Calling External Functions in pyRDDLGym.#
This advanced notebook discusses how to execute external function calls from RDDL domain description files. We use this feature to build a Pong visual environment for doing control from pixels.
Note: it is strongly recommended to run this in an environment with GPU support.
%pip install --quiet --upgrade pip
%pip install --quiet pyRDDLGym rddlrepository
%pip install --quiet -U "jax[cuda13]" optax flax tqdm
Note: you may need to restart the kernel to use updated packages.
Note: you may need to restart the kernel to use updated packages.
Note: you may need to restart the kernel to use updated packages.
Import the required packages:
import warnings
warnings.filterwarnings("ignore", category=UserWarning)

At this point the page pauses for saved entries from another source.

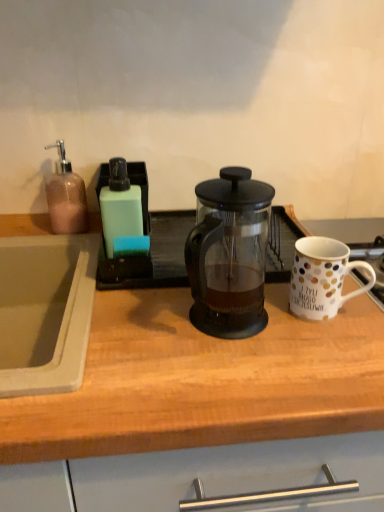 Question: Is white polka dot ceramic mug at right bigger or smaller than transparent glass french press at center?

Choices:
 (A) small
 (B) big

Answer: (A)

Question: In the image, is white polka dot ceramic mug at right positioned in front of or behind transparent glass french press at center?

Choices:
 (A) behind
 (B) front

Answer: (A)

Question: Considering the real-world distances, which object is farthest from the transparent glass french press at center?

Choices:
 (A) white polka dot ceramic mug at right
 (B) transparent glass french press at center

Answer: (A)

Question: Based on their relative distances, which object is farther from the transparent glass french press at center?

Choices:
 (A) white polka dot ceramic mug at right
 (B) transparent glass french press at center

Answer: (A) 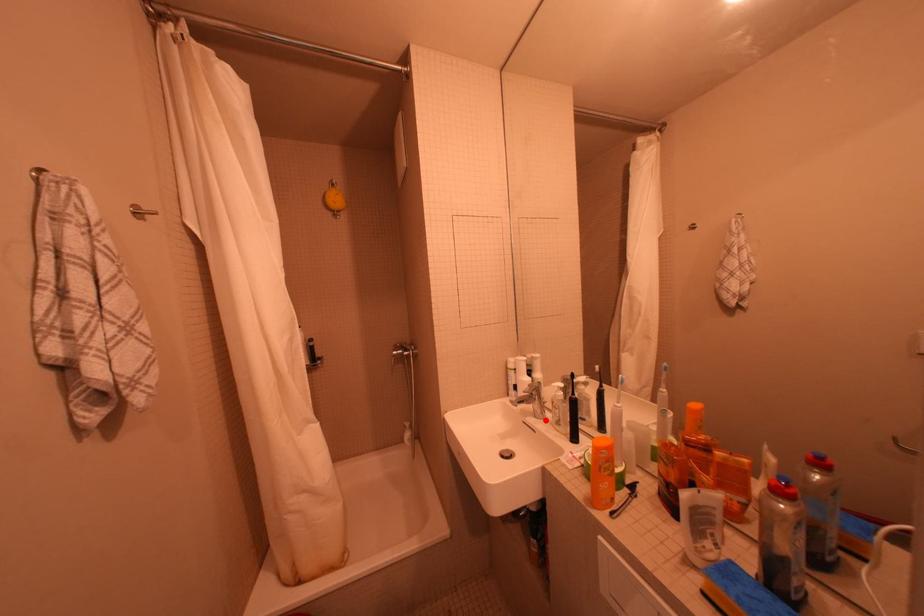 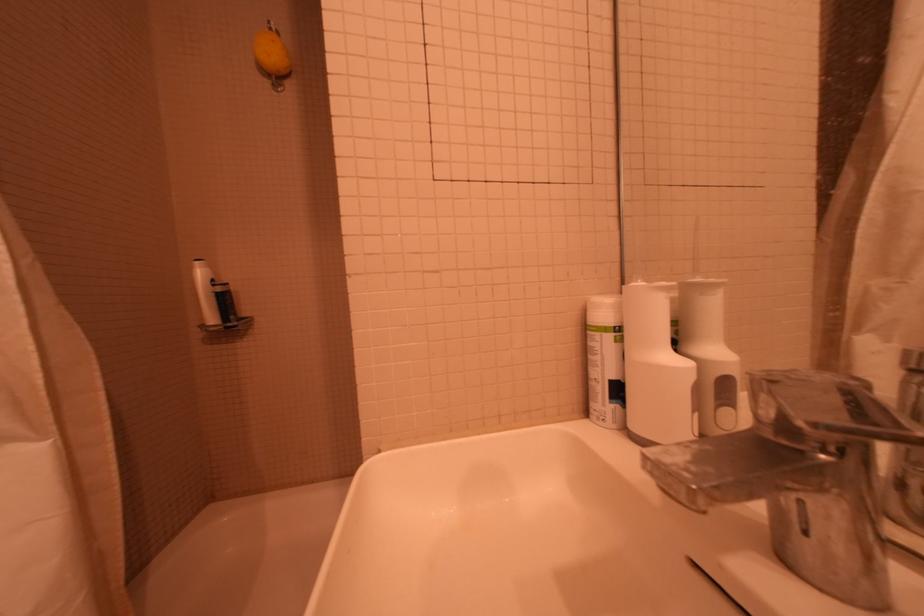 Locate, in the second image, the point that corresponds to the highlighted location in the first image.

(831, 592) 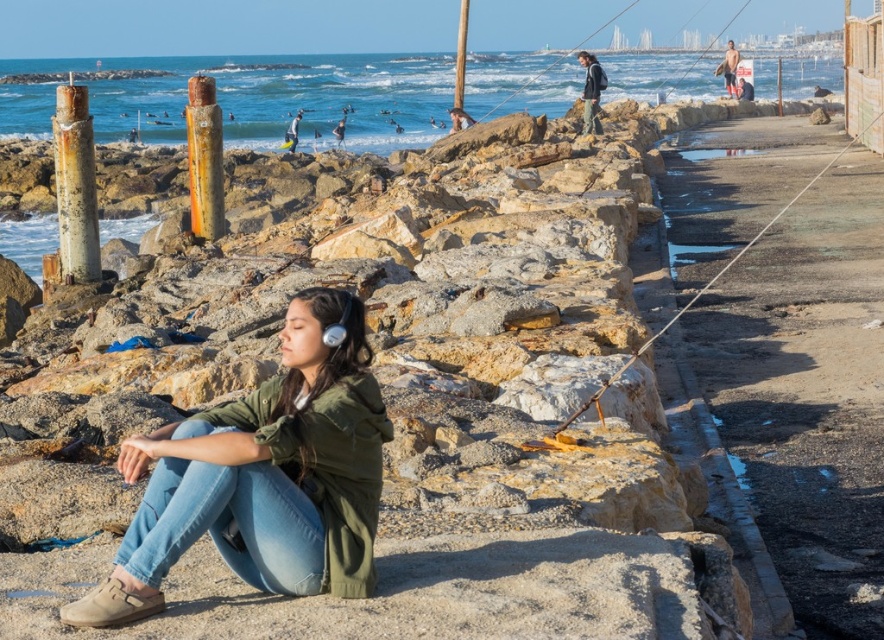 Is point (294, 516) farther from camera compared to point (310, 573)?

No, it is in front of (310, 573).

Does point (314, 392) lie in front of point (170, 500)?

That is False.

Which is behind, point (325, 515) or point (162, 566)?

Positioned behind is point (325, 515).

This screenshot has width=884, height=640. I want to click on green matte jacket at center, so click(x=263, y=476).

Who is positioned more to the left, rusty metal pole at upper left or dark gray jacket at upper center?

rusty metal pole at upper left is more to the left.

Can you confirm if rusty metal pole at upper left is thinner than dark gray jacket at upper center?

In fact, rusty metal pole at upper left might be wider than dark gray jacket at upper center.

Is point (216, 179) behind point (587, 58)?

No.

Identify the location of rusty metal pole at upper left. (204, 157).

Who is taller, dark gray jacket at upper center or tan skin surfer at upper right?

With more height is tan skin surfer at upper right.

Can you confirm if dark gray jacket at upper center is positioned below tan skin surfer at upper right?

Correct, dark gray jacket at upper center is located below tan skin surfer at upper right.

Does point (592, 86) come farther from viewer compared to point (733, 97)?

No, (592, 86) is closer to viewer.

Locate an element on the screen. The image size is (884, 640). dark gray jacket at upper center is located at coordinates (591, 92). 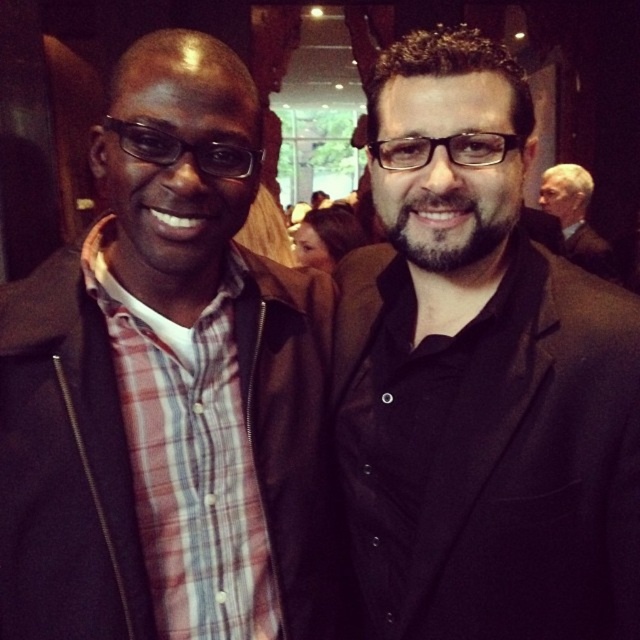 You are at a networking event and need to grab a drink from the refreshments area. There is a gray suit at upper right and transparent plastic glasses at center in your line of sight. Which object should you look up to see?

The gray suit at upper right is above the transparent plastic glasses at center, so you should look up to see the gray suit at upper right.

You are at a social event and want to take a photo of the black matte suit at center and the transparent plastic glasses at center. Since you can only focus on one object at a time, which one should you aim your camera at first to ensure the other is still in frame?

You should aim your camera at the transparent plastic glasses at center first because the black matte suit at center is to the right of it, ensuring both remain in the frame when centered on the glasses. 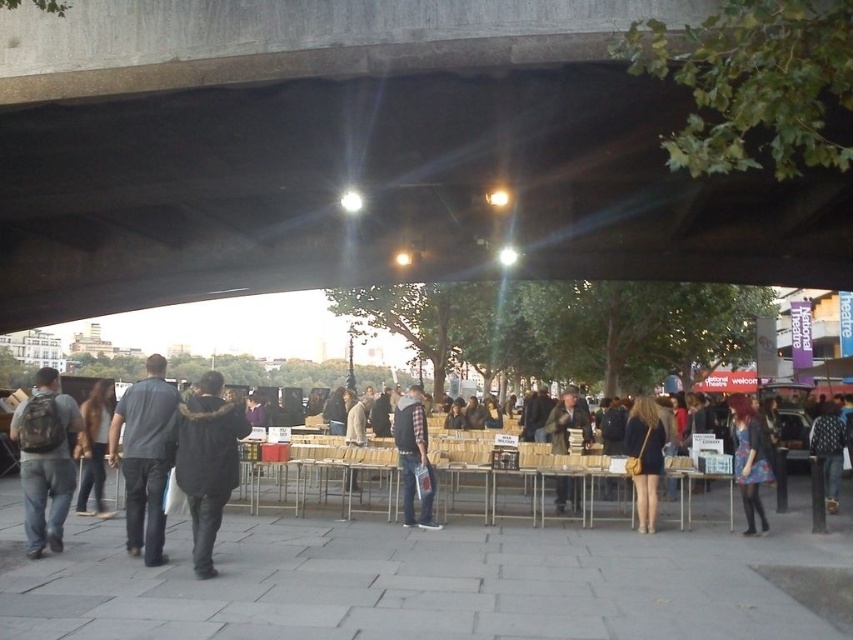 Based on the photo, does dark gray shirt at center have a greater width compared to matte black backpack at left?

In fact, dark gray shirt at center might be narrower than matte black backpack at left.

Between dark gray shirt at center and matte black backpack at left, which one appears on the right side from the viewer's perspective?

From the viewer's perspective, dark gray shirt at center appears more on the right side.

Identify the location of dark gray shirt at center. The width and height of the screenshot is (853, 640). (144, 456).

In order to click on dark gray shirt at center in this screenshot , I will do `click(144, 456)`.

Is the position of concrete at center more distant than that of floral dress at center?

No, concrete at center is closer to the viewer.

Does concrete at center have a larger size compared to floral dress at center?

Correct, concrete at center is larger in size than floral dress at center.

Does point (334, 269) lie behind point (772, 476)?

Yes, point (334, 269) is farther from viewer.

Where is `concrete at center`? The image size is (853, 640). concrete at center is located at coordinates (363, 154).

Can you confirm if dark brown fur-lined coat at center is positioned below matte black backpack at left?

No, dark brown fur-lined coat at center is not below matte black backpack at left.

Is dark brown fur-lined coat at center taller than matte black backpack at left?

In fact, dark brown fur-lined coat at center may be shorter than matte black backpack at left.

Is point (218, 460) less distant than point (39, 428)?

Yes, point (218, 460) is closer to viewer.

You are a GUI agent. You are given a task and a screenshot of the screen. Output one action in this format:
    pyautogui.click(x=<x>, y=<y>)
    Task: Click on the dark brown fur-lined coat at center
    The height and width of the screenshot is (640, 853).
    Given the screenshot: What is the action you would take?
    pyautogui.click(x=207, y=461) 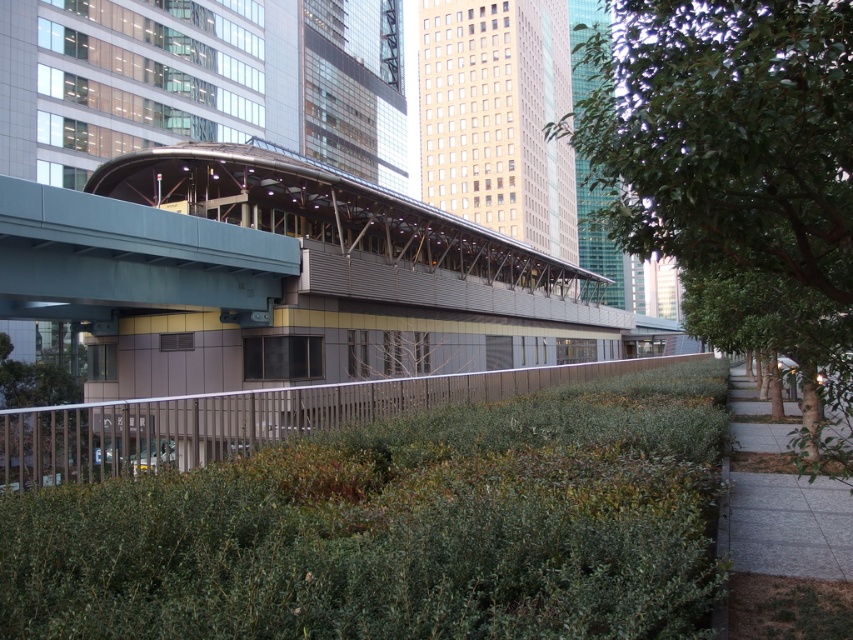 You are standing at the point marked by the coordinates point [399,528] in the image. What object are you facing?

The point [399,528] indicates green leafy hedge at lower center, so you are facing the green leafy hedge at lower center.

You are a pedestrian standing on the gray concrete sidewalk at lower right and want to walk under the green leafy tree at right. Is the tree directly above the sidewalk you are standing on?

The green leafy tree at right is positioned over gray concrete sidewalk at lower right, so yes, the tree is directly above the sidewalk you are standing on.

You are a city planner reviewing this urban design. You need to determine if the green leafy hedge at lower center can be replaced with a larger version of itself without encroaching on the gray concrete sidewalk at lower right. What should you consider based on their sizes?

The green leafy hedge at lower center is smaller than the gray concrete sidewalk at lower right. Since the sidewalk is larger, there might be enough space to accommodate a larger hedge without encroaching, but you should verify the exact dimensions and spacing between them to ensure compliance with design guidelines. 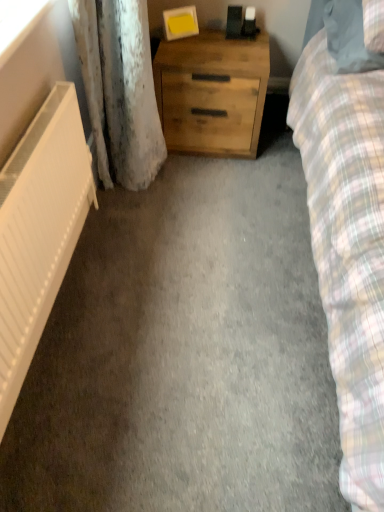 Question: Is white matte radiator at left oriented towards transparent plastic window screen at upper left?

Choices:
 (A) no
 (B) yes

Answer: (A)

Question: Is white matte radiator at left in front of transparent plastic window screen at upper left?

Choices:
 (A) no
 (B) yes

Answer: (B)

Question: Considering the relative positions of white matte radiator at left and transparent plastic window screen at upper left in the image provided, is white matte radiator at left to the right of transparent plastic window screen at upper left from the viewer's perspective?

Choices:
 (A) yes
 (B) no

Answer: (A)

Question: Is white matte radiator at left smaller than transparent plastic window screen at upper left?

Choices:
 (A) yes
 (B) no

Answer: (B)

Question: Is white matte radiator at left not inside transparent plastic window screen at upper left?

Choices:
 (A) no
 (B) yes

Answer: (B)

Question: Considering the relative sizes of white matte radiator at left and transparent plastic window screen at upper left in the image provided, is white matte radiator at left taller than transparent plastic window screen at upper left?

Choices:
 (A) no
 (B) yes

Answer: (B)

Question: Does transparent plastic window screen at upper left come in front of white matte radiator at left?

Choices:
 (A) no
 (B) yes

Answer: (A)

Question: Is transparent plastic window screen at upper left bigger than white matte radiator at left?

Choices:
 (A) yes
 (B) no

Answer: (B)

Question: Can you confirm if transparent plastic window screen at upper left is smaller than white matte radiator at left?

Choices:
 (A) yes
 (B) no

Answer: (A)

Question: Is transparent plastic window screen at upper left with white matte radiator at left?

Choices:
 (A) no
 (B) yes

Answer: (A)

Question: Considering the relative sizes of transparent plastic window screen at upper left and white matte radiator at left in the image provided, is transparent plastic window screen at upper left thinner than white matte radiator at left?

Choices:
 (A) yes
 (B) no

Answer: (B)

Question: Can you confirm if transparent plastic window screen at upper left is wider than white matte radiator at left?

Choices:
 (A) no
 (B) yes

Answer: (B)

Question: From a real-world perspective, is white matte radiator at left located higher than natural wood chest of drawers at center?

Choices:
 (A) yes
 (B) no

Answer: (B) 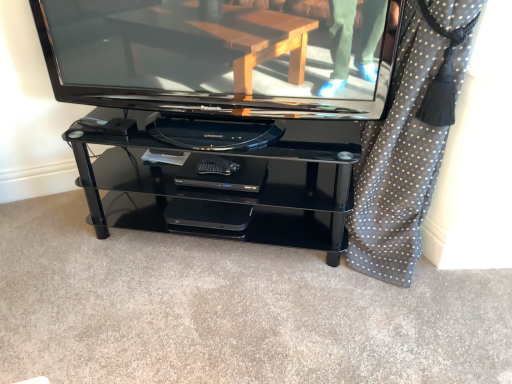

import matplotlib.pyplot as plt
from PIL import Image
from tqdm import tqdm
import numpy as np
import jax
import jax.numpy as jnp
from flax import linen as nn
import optax
import pyRDDLGym
from pyRDDLGym.core.policy import RandomAgent
from rddlrepository.core.manager import RDDLRepoManager
Training to Generate Pong Images from State#
We first train a visual decoder to reconstruct Pong screen images from numerical states. Let’s start by collecting some data of (state, image) pairs.
# resize image to 64-by-64, grayscale and in [0, 1]
def preprocess_frame(img, size=(64, 64)):
img = img.convert("L").resize(size, Image.BILINEAR)
arr = np.asarray(img, dtype=np.float32) / 255.0
return 1 - arr
env = pyRDDLGym.make('Pong_arcade', '0')
env._visualizer._ball_radius *= 2
controller = RandomAgent(env.action_space, seed=42)
states, actions, obss = [], [], []
for _ in range(40):
state, _ = env.reset()
controller.reset()
for _ in range(100):
obs = preprocess_frame(env.render())
action = controller.sample_action(state)
next_state, *_ = env.step(action)
states.append(np.concatenate([np.reshape(v, (-1,)) for k, v in state.items()
if k in {'ball-x___b1', 'ball-y___b1', 'paddle-y'}]))
actions.append(np.concatenate([np.reshape(v, (-1,)) for v in action.values()]))
obss.append(obs)
state = next_state
if np.any(state['ball-x___b1'] > 1.5):
break
env.close()
states, actions, obss = np.array(states), np.array(actions), np.array(obss)
Let’s inspect the shape of data:
print(f'state = {states.shape}')
print(f'action = {actions.shape}')
print(f'obs = {obss.shape}')
state = (2284, 3)
action = (2284, 1)
obs = (2284, 64, 64)
Next, we will build a decoder to map a state to a 64-by-64 image:
class PongDecoder(nn.Module):
@nn.compact
def __call__(self, state):
o = nn.Dense(256)(state)
o = nn.relu(o)
o = nn.Dense(16*16*32)(o)
o = nn.relu(o)
o = o.reshape((o.shape[0], 16, 16, 32))
o = nn.ConvTranspose(16, kernel_size=(3, 3), strides=(2, 2))(o)
o = nn.relu(o)
o = nn.ConvTranspose(1, kernel_size=(3, 3), strides=(2, 2))(o)
o = nn.sigmoid(o)
return o
decoder = PongDecoder()
decoder_fn = jax.jit(decoder.apply)
Let’s build the loss function as MSE of prediction vs actual image and update rule:
def loss_fn(params, states, obs):
return jnp.mean(jnp.square(obs - decoder.apply(params, states)))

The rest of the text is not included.